Previously, the Law provided for similar provisions but only with regard to the copyright assignment contract, the assignment representing an assignment of the right to exploit the work, the holder retaining only the moral rights of the author. This time, the legislator intended to introduce the same rights for the author of the work in the case of an exclusive licence.

Given that the proposed amendments define new terms that take into account the online environment, the transmission and retransmission of works of art and other objects, the following questions arise:

How do these legislative changes affect the business environment and what needs to be considered in projects involving photo shoots, outsourced video production and advertising production?
Parties should also take into account the new hypothesis of withdrawal of the licence for non-exploitation of the work, considering that, since the creation, the author’s aim is to make his work known.

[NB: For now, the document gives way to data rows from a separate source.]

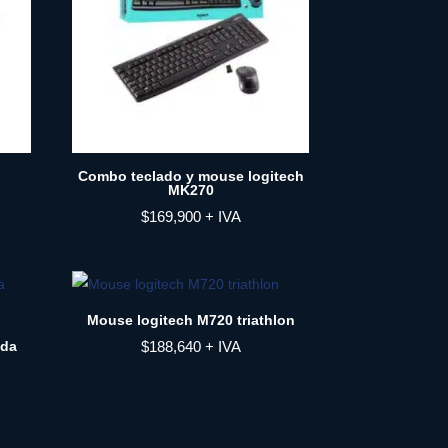
Combo teclado y mouse logitech
MK270
$
169,900
+ IVA
Mouse logitech M720 triathlon
kda
$
188,640
+ IVA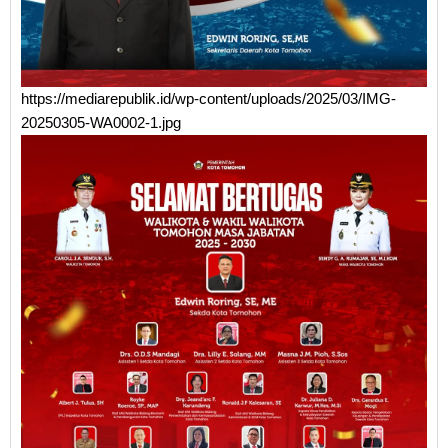
https://mediarepublik.id/wp-content/uploads/2025/03/IMG-
20250305-WA0002-1.jpg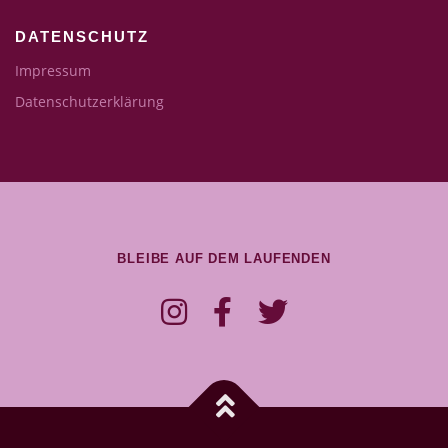
DATENSCHUTZ
Impressum
Datenschutzerklärung
BLEIBE AUF DEM LAUFENDEN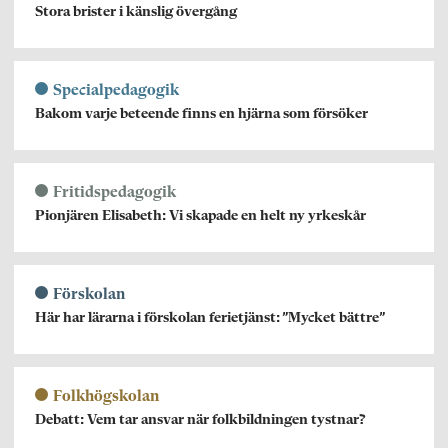
Stora brister i känslig övergång
Specialpedagogik
Bakom varje beteende finns en hjärna som försöker
Fritidspedagogik
Pionjären Elisabeth: Vi skapade en helt ny yrkeskår
Förskolan
Här har lärarna i förskolan ferietjänst: ”Mycket bättre”
Folkhögskolan
Debatt: Vem tar ansvar när folkbildningen tystnar?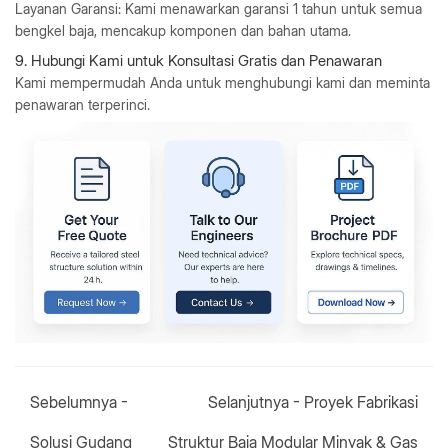
Layanan Garansi
: Kami menawarkan garansi 1 tahun untuk semua
bengkel baja, mencakup komponen dan bahan utama.
9. Hubungi Kami untuk Konsultasi Gratis dan Penawaran
Kami mempermudah Anda untuk menghubungi kami dan meminta
penawaran terperinci.
Sebelumnya -
Selanjutnya -
Proyek Fabrikasi
Solusi Gudang
Struktur Baja Modular Minyak & Gas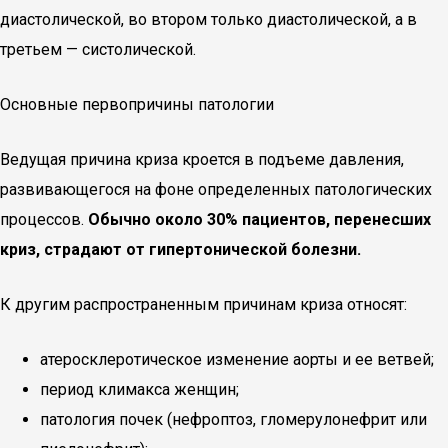
диастолической, во втором только диастолической, а в
третьем — систолической.
Основные первопричины патологии
Ведущая причина криза кроется в подъеме давления,
развивающегося на фоне определенных патологических
процессов.
Обычно около 30% пациентов, перенесших
криз, страдают от гипертонической болезни.
К другим распространенным причинам криза относят:
атеросклеротическое изменение аорты и ее ветвей;
период климакса женщин;
патология почек (нефроптоз, гломерулонефрит или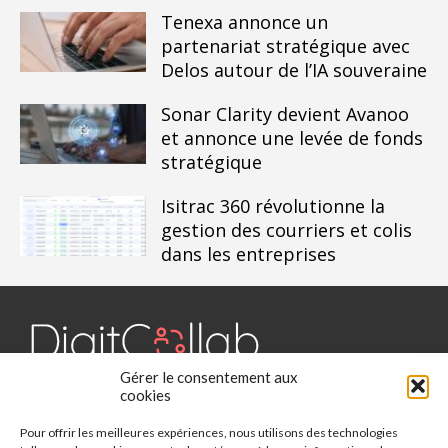
Tenexa annonce un
partenariat stratégique avec
Delos autour de l’IA souveraine
Sonar Clarity devient Avanoo
et annonce une levée de fonds
stratégique
Isitrac 360 révolutionne la
gestion des courriers et colis
dans les entreprises
Gérer le consentement aux
Digit Collab est un média dédié aux outils collaboratifs, retrouvez
cookies
des chroniques, des applications, l'actualité, des cas d'utilisation,
Pour offrir les meilleures expériences, nous utilisons des technologies
des études, des évènements, des livres blancs et les nominations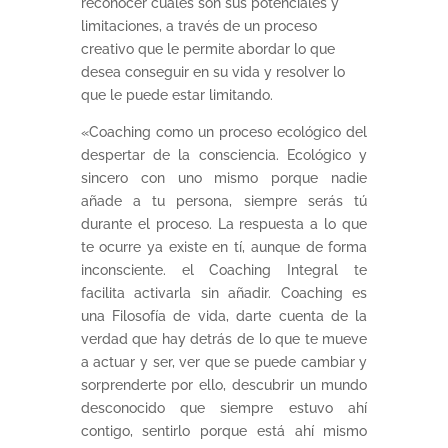
reconocer cuales son sus potenciales y
limitaciones, a través de un proceso
creativo que le permite abordar lo que
desea conseguir en su vida y resolver lo
que le puede estar limitando.
«Coaching como un proceso ecológico del
despertar de la consciencia. Ecológico y
sincero con uno mismo porque nadie
añade a tu persona, siempre serás tú
durante el proceso. La respuesta a lo que
te ocurre ya existe en tí, aunque de forma
inconsciente. el Coaching Integral te
facilita activarla sin añadir. Coaching es
una Filosofía de vida, darte cuenta de la
verdad que hay detrás de lo que te mueve
a actuar y ser, ver que se puede cambiar y
sorprenderte por ello, descubrir un mundo
desconocido que siempre estuvo ahí
contigo, sentirlo porque está ahí mismo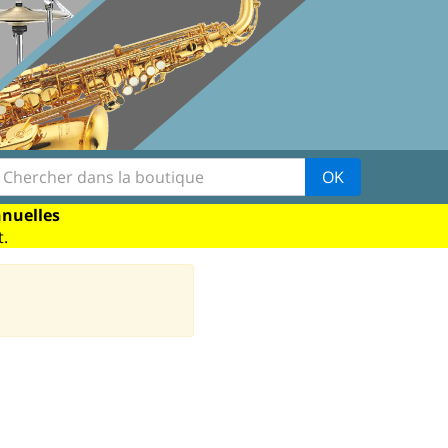
OK
nnuelles
.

However, looking at most assignment and licensing contracts on the use of photographic artworks or creations in the field of advertising, they have the character of a work for hire whereby the author executes a work for the benefit and at the initiative of the client.
In this case, the right to revoke the assignment or licence is quite relative, if the client for whom the work was created, based on a commercial need, decides in the meantime that the work is no longer useful or decides to go for another idea, concept in his business.
The author, even if he were to send a notice of revocation, has no material possibility of concluding another contract with another client for photo/video material for example already executed.
Of course there are exceptions to this.
The applicability and usefulness of this new clause is, however, extremely important in the music industry, where the author creates works that he or she wishes to make known to the public as a simple act of creation.